[Page-level text extractions]:
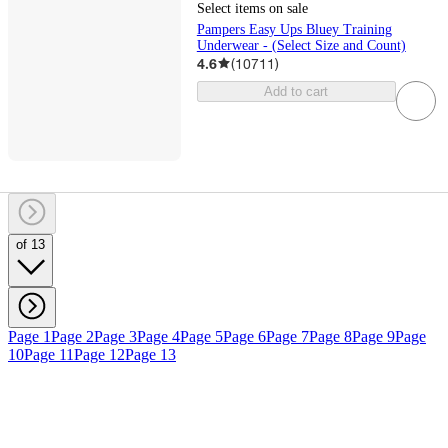
Select items on sale
Pampers Easy Ups Bluey Training
Underwear - (Select Size and Count)
4.6
(
10711
)
Add to cart
of 13
Page 1
Page 2
Page 3
Page 4
Page 5
Page 6
Page 7
Page 8
Page 9
Page
10
Page 11
Page 12
Page 13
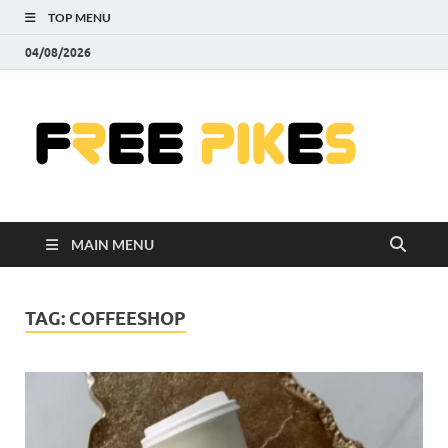
TOP MENU
04/08/2026
Fre
|
Do
MAIN MENU
Fre
Pr
TAG:
COFFEESHOP
Pho
Ill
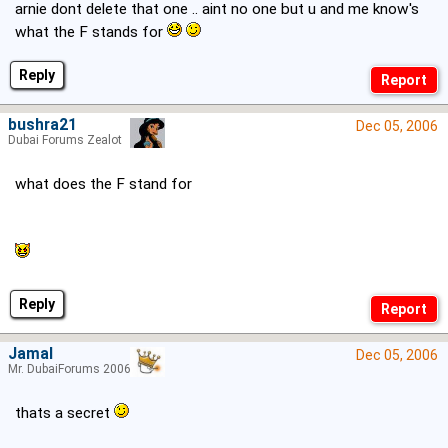
arnie dont delete that one .. aint no one but u and me know's
what the F stands for
Reply
bushra21
Dec 05, 2006
Dubai Forums Zealot
what does the F stand for
Reply
Jamal
Dec 05, 2006
Mr. DubaiForums 2006
thats a secret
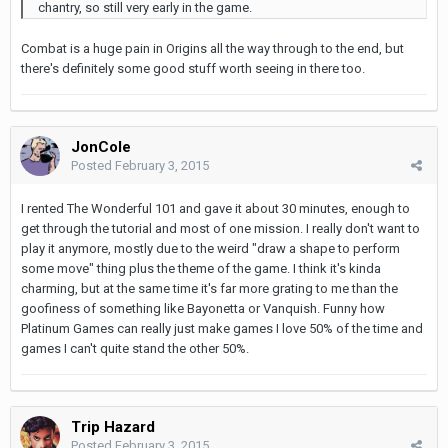
chantry, so still very early in the game.
Combat is a huge pain in Origins all the way through to the end, but
there's definitely some good stuff worth seeing in there too.
JonCole
Posted
February 3, 2015
I rented The Wonderful 101 and gave it about 30 minutes, enough to
get through the tutorial and most of one mission. I really don't want to
play it anymore, mostly due to the weird "draw a shape to perform
some move" thing plus the theme of the game. I think it's kinda
charming, but at the same time it's far more grating to me than the
goofiness of something like Bayonetta or Vanquish. Funny how
Platinum Games can really just make games I love 50% of the time and
games I can't quite stand the other 50%.
Trip Hazard
Posted
February 3, 2015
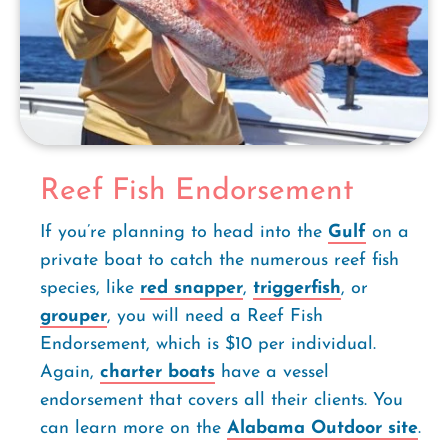
Reef Fish Endorsement
If you’re planning to head into the
Gulf
on a
private boat to catch the numerous reef fish
species, like
red snapper
,
triggerfish
, or
grouper
, you will need a Reef Fish
Endorsement, which is $10 per individual.
Again,
charter boats
have a vessel
endorsement that covers all their clients. You
can learn more on the
Alabama Outdoor site
.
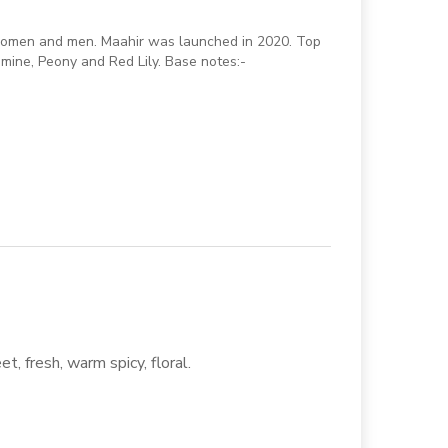
r women and men. Maahir was launched in 2020. Top
mine, Peony and Red Lily. Base notes:-
t, fresh, warm spicy, floral.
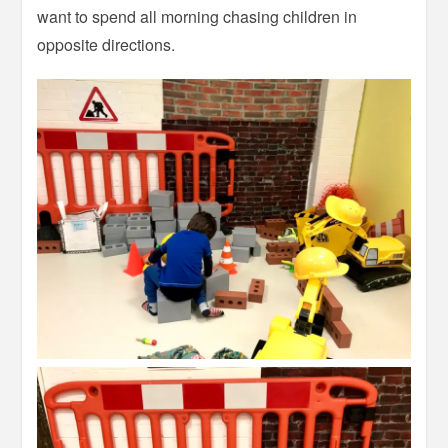
want to spend all morning chasing children in
opposite directions.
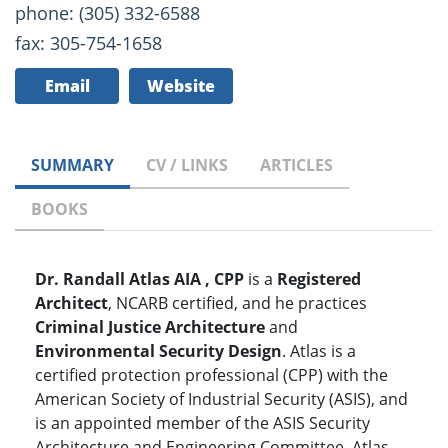
phone: (305) 332-6588
fax: 305-754-1658
Email
Website
SUMMARY
CV / LINKS
ARTICLES
BOOKS
Dr. Randall Atlas AIA , CPP
is a
Registered
Architect
, NCARB certified, and he practices
Criminal Justice Architecture
and
Environmental Security Design
. Atlas is a
certified protection professional (CPP) with the
American Society of Industrial Security (ASIS), and
is an appointed member of the ASIS Security
Architecture and Engineering Committee. Atlas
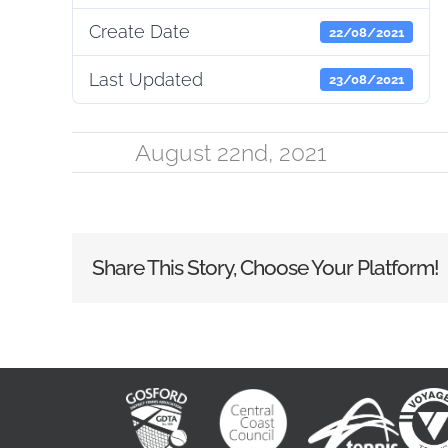
Create Date
22/08/2021
Last Updated
23/08/2021
August 22nd, 2021
Share This Story, Choose Your Platform!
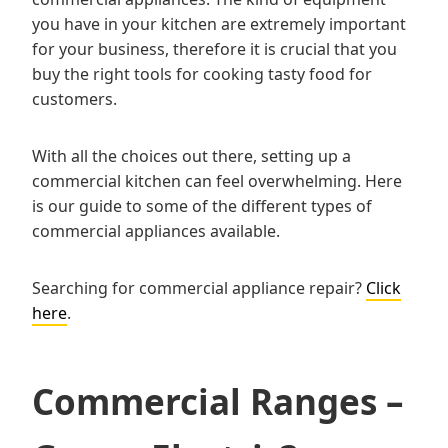
you have in your kitchen are extremely important
for your business, therefore it is crucial that you
buy the right tools for cooking tasty food for
customers.
With all the choices out there, setting up a
commercial kitchen can feel overwhelming. Here
is our guide to some of the different types of
commercial appliances available.
Searching for commercial appliance repair?
Click
here
.
Commercial Ranges –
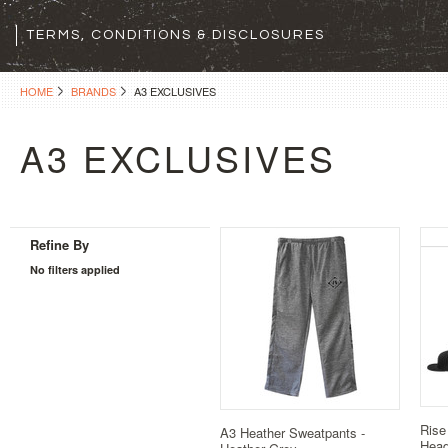
TERMS, CONDITIONS & DISCLOSURES
HOME
BRANDS
A3 EXCLUSIVES
A3 EXCLUSIVES
Refine By
No filters applied
Rise
A3 Heather Sweatpants -
Hea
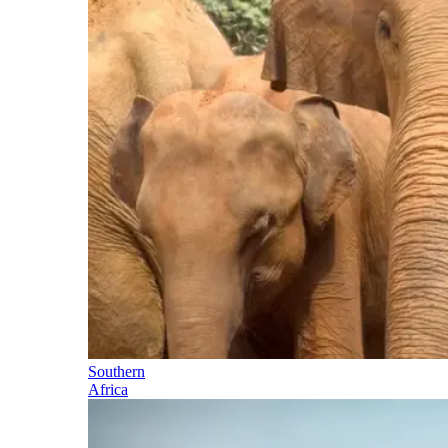
Southern
Africa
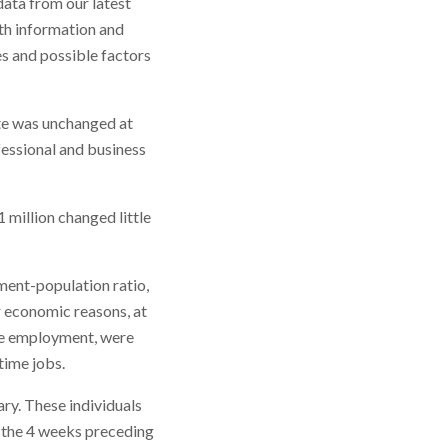
ata from our latest
th information and
es and possible factors
te was unchanged at
fessional and business
million changed little
ment-population ratio,
r economic reasons, at
ime employment, were
time jobs.
ary. These individuals
 the 4 weeks preceding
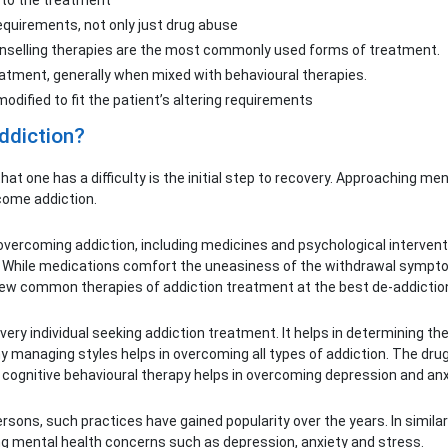
s to the treatment
requirements, not only just drug abuse
unselling therapies are the most commonly used forms of treatment.
atment, generally when mixed with behavioural therapies.
ified to fit the patient’s altering requirements
ddiction?
g that one has a difficulty is the initial step to recovery. Approaching 
rcome addiction.
vercoming addiction, including medicines and psychological interventi
 While medications comfort the uneasiness of the withdrawal symptom
ew common therapies of addiction treatment at the best de-addiction t
ery individual seeking addiction treatment. It helps in determining t
hy managing styles helps in overcoming all types of addiction. The drug
 cognitive behavioural therapy helps in overcoming depression and anxi
ons, such practices have gained popularity over the years. In similar
ying mental health concerns such as depression, anxiety and stress.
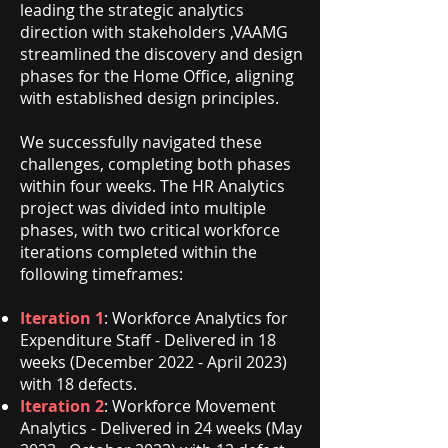
leading the strategic analytics
direction with stakeholders ,VAAMG
streamlined the discovery and design
phases for the Home Office, aligning
with established design principles.
We successfully navigated these
challenges, completing both phases
within four weeks. The HR Analytics
project was divided into multiple
phases, with two critical workforce
iterations completed within the
following timeframes:
Iteration 1
: Workforce Analytics for
Expenditure Staff - Delivered in 18
weeks (December 2022 - April 2023)
with 18 defects.
Iteration 2
: Workforce Movement
Analytics - Delivered in 24 weeks (May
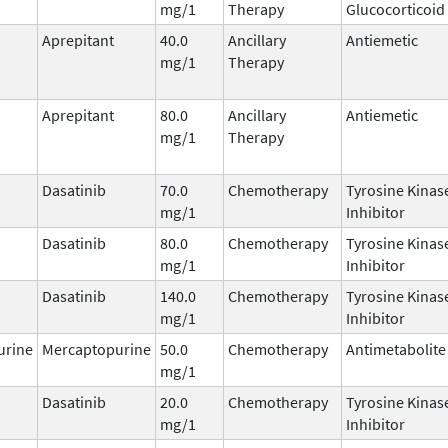
mg/1
Therapy
Glucocorticoid
Aprepitant
40.0
Ancillary
Antiemetic
mg/1
Therapy
Aprepitant
80.0
Ancillary
Antiemetic
mg/1
Therapy
Dasatinib
70.0
Chemotherapy
Tyrosine Kinas
mg/1
Inhibitor
Dasatinib
80.0
Chemotherapy
Tyrosine Kinas
mg/1
Inhibitor
Dasatinib
140.0
Chemotherapy
Tyrosine Kinas
mg/1
Inhibitor
urine
Mercaptopurine
50.0
Chemotherapy
Antimetabolite
mg/1
Dasatinib
20.0
Chemotherapy
Tyrosine Kinas
mg/1
Inhibitor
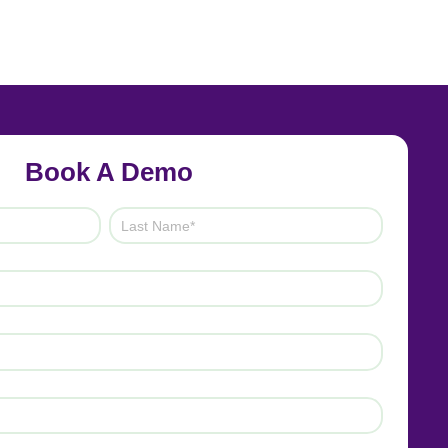
Book A Demo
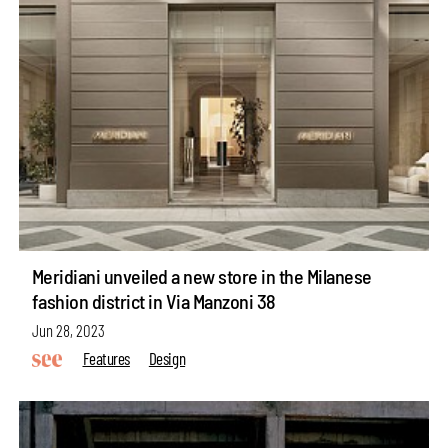
Meridiani unveiled a new store in the Milanese
fashion district in Via Manzoni 38
Jun 28, 2023
Features
Design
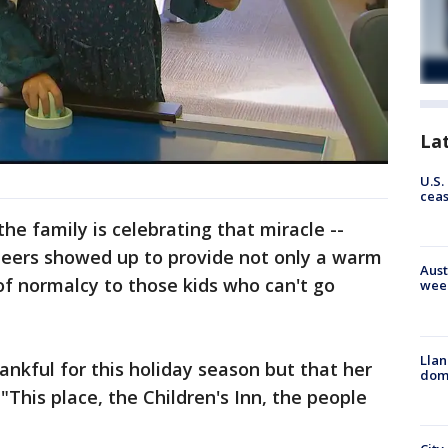
La
U.S.
cea
he family is celebrating that miracle --
teers showed up to provide not only a warm
Aust
of normalcy to those kids who can't go
wee
Llan
hankful for this holiday season but that her
dome
"This place, the Children's Inn, the people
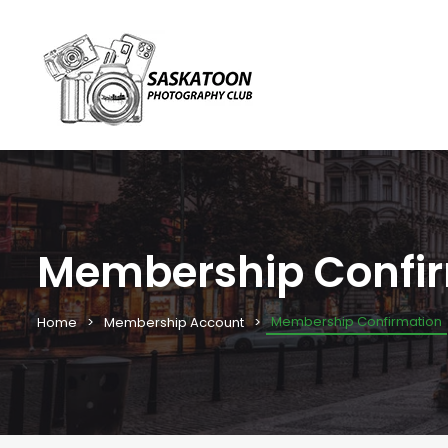
Membership Confi
Membership Confirmation
Home
Membership Account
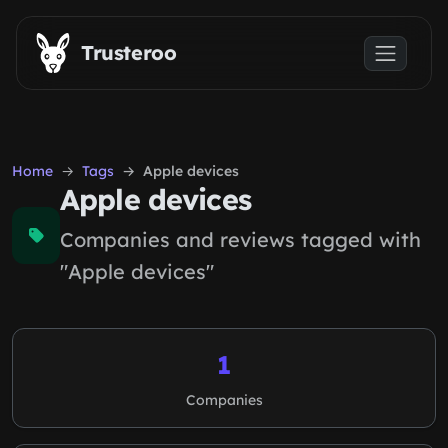
Skip to main content
Trusteroo
Home
Tags
Apple devices
Apple devices
Companies and reviews tagged with
"Apple devices"
1
Companies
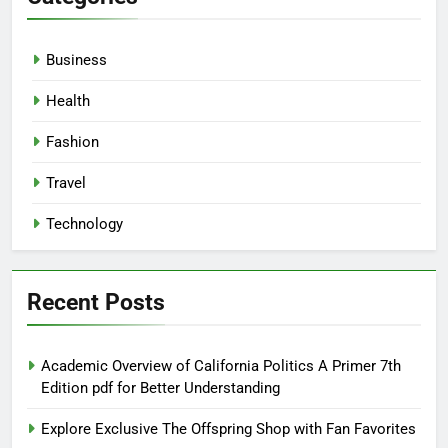
Business
Health
Fashion
Travel
Technology
Recent Posts
Academic Overview of California Politics A Primer 7th
Edition pdf for Better Understanding
Explore Exclusive The Offspring Shop with Fan Favorites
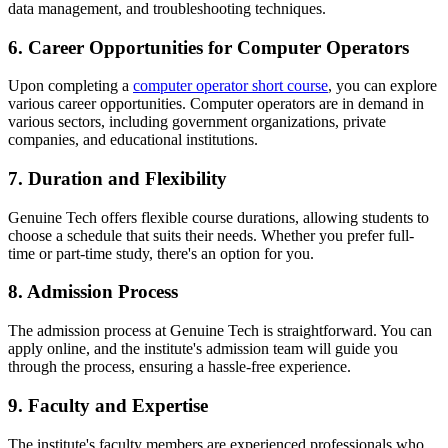
data management, and troubleshooting techniques.
6. Career Opportunities for Computer Operators
Upon completing a
computer operator short course
, you can explore
various career opportunities. Computer operators are in demand in
various sectors, including government organizations, private
companies, and educational institutions.
7. Duration and Flexibility
Genuine Tech offers flexible course durations, allowing students to
choose a schedule that suits their needs. Whether you prefer full-
time or part-time study, there's an option for you.
8. Admission Process
The admission process at Genuine Tech is straightforward. You can
apply online, and the institute's admission team will guide you
through the process, ensuring a hassle-free experience.
9. Faculty and Expertise
The institute's faculty members are experienced professionals who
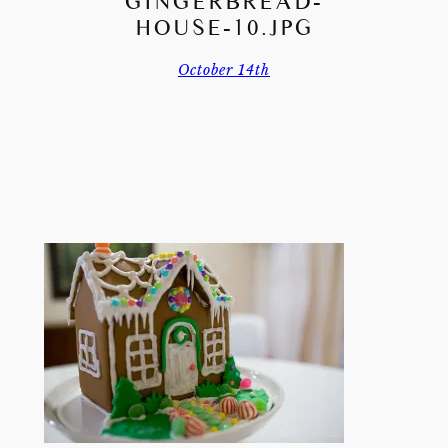
GINGERBREAD-
HOUSE-10.JPG
October 14th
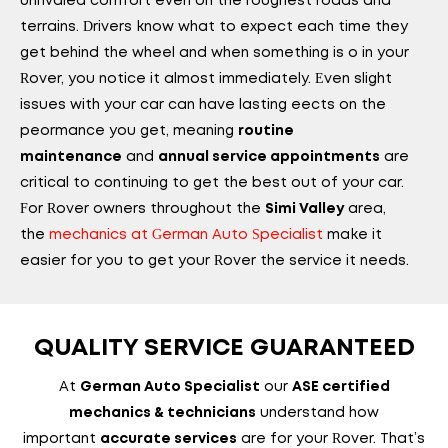
unrivaled comfort even on the roughest roads and
terrains. Drivers know what to expect each time they
get behind the wheel and when something is off in your
Rover, you notice it almost immediately. Even slight
issues with your car can have lasting effects on the
performance you get, meaning
routine
and
are
maintenance
annual service appointments
critical to continuing to get the best out of your car.
For Rover owners throughout the
area,
Simi Valley
the
mechanics at German Auto Specialist
make it
easier for you to get your Rover the service it needs.
QUALITY SERVICE GUARANTEED
At
our
German Auto Specialist
ASE certified
understand how
mechanics & technicians
important
are for your Rover. That’s
accurate services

[EXERCISE DETAILS]: In the lines above, locate the string "critical". Copy every line where it occurs.

[RESPONSE TO THIS EXERCISE]:
phases, with two critical workforce
critical to continuing to get the best out of your car.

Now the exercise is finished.